In July 2005, after many months of skillful negotiation, I finally was able to get my then-fiance to agree to getting a dog. Until that point, I had been completely obsessed with the idea. I would cross the street just to pet other people's dogs. I would call home just to find out how the family dog was doing (fine, I still do this) and would even sometimes imagine I had one snuggling at my feet in bed.

On Monday, July 11, we went to Baypath Humane Society to meet a yellow lab I had seen online. I had no particular preference for the type of dog I wanted beyond "not-small." We walked Barnabe, the yellow lab and I can't explain it, but there was no connection. It was strange- I had thought I just wanted any dog, but no, I wanted a dog who was special. Special, though, was undefined as of yet.

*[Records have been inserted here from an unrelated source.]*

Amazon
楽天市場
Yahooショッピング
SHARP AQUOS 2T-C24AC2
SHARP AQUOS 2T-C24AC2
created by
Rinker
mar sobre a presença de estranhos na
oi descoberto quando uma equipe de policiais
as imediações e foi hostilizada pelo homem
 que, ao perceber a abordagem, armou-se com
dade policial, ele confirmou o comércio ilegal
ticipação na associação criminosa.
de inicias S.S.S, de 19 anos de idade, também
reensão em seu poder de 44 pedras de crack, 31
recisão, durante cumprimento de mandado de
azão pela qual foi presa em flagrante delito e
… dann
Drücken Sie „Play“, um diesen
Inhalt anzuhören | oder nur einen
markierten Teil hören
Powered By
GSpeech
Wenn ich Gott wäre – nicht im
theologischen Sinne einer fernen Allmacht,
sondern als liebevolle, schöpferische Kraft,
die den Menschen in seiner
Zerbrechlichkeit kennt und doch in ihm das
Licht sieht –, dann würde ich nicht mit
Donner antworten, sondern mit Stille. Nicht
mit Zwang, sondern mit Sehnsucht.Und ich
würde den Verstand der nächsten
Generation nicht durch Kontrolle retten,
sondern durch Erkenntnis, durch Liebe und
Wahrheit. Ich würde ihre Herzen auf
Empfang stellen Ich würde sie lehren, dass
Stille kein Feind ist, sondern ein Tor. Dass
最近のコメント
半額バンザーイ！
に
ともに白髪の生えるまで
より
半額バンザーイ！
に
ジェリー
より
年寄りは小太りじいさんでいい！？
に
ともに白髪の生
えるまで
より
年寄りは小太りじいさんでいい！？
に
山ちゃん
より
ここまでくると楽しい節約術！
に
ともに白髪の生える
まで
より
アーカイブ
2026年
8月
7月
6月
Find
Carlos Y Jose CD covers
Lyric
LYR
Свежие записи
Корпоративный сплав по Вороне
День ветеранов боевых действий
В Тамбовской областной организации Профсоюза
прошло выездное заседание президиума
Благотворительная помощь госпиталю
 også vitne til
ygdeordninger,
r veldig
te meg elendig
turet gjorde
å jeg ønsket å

We then walked Cody (worst name ever), the 7 month old pit bull. I loved Cody, but was nervous about a puppy. And my landlords would probably not be too keen on a pit bull. I was ready to leave and come back another day when woman who worked there pointed to this dirty dirty dirty black dog sitting up straight and proper behind me. Just hanging out. She said he was a nice dog and we should walk him. I wasn't feeling him, so off went the boy with Oreo. I hung back and talked with Beth and the boy returned saying he really liked Oreo and I should walk him, too. He pulled hard on the leash. He stopped to smell everything. He didn't listen to his name or any commands. But, his ears bounced and his paws were speckled. He would do.

We went back in and said we'd take him. I imagined we could leave him there until the weekend. Um, no. "Do you have a leash?" Next thing I knew, I was driving to the pet store with Oreo riding shot gun. He smelled terribly. He had stitches under both eyes. But he was relaxed and happy to be in the car. This did not carry over to the pet store, however. He pulled us around the store as we picked out a bed and a gate and treats and dog food.

When we got home, we went directly out back to show him off to our landlords/friends. I still remember Elizabeth saying "Look at those paws! He has such character!" That night, we struggled to assemble the gate, but it was missing pieces. We decided we had no choice but to wing it and allow this dog free reign over our apartment. He was pretty relaxed. At some point, we agreed that Oreo was not a good name, but the pre-chosen "Winston" did not work either. Somehow, I came up with Milo and it just stuck. That night, we hand-fed him dinner (and all meals for a while), put his bed in our room and then lay in bed stressing over what we had done.

The next day at work, I worried all day that he had eaten my couch. I was so pleasantly surprised to find that he had not eaten the couch, not had any accidents or chewed anything that wasn't his. He was amazing. And smelly. But mostly amazing.

After his bath I was able to kiss and cuddle him and after a few weeks, it was love. He would carry our shoes around the house. He would snuggle in bed at night and again in the morning. He would relax with a toy on the deck, watching the action on the street.

And that's Milo in a nutshell to this day. He spends a lot of time relaxing, watching the action on our street. While he wasn't the dog I went to the pound to get, he is the dog I was meant to get. People say that dogs often resemble their owners and in this case it is true inside and out. We're both black and white on the outside, but on the inside, well, we're kind of complex. And extremely loveable.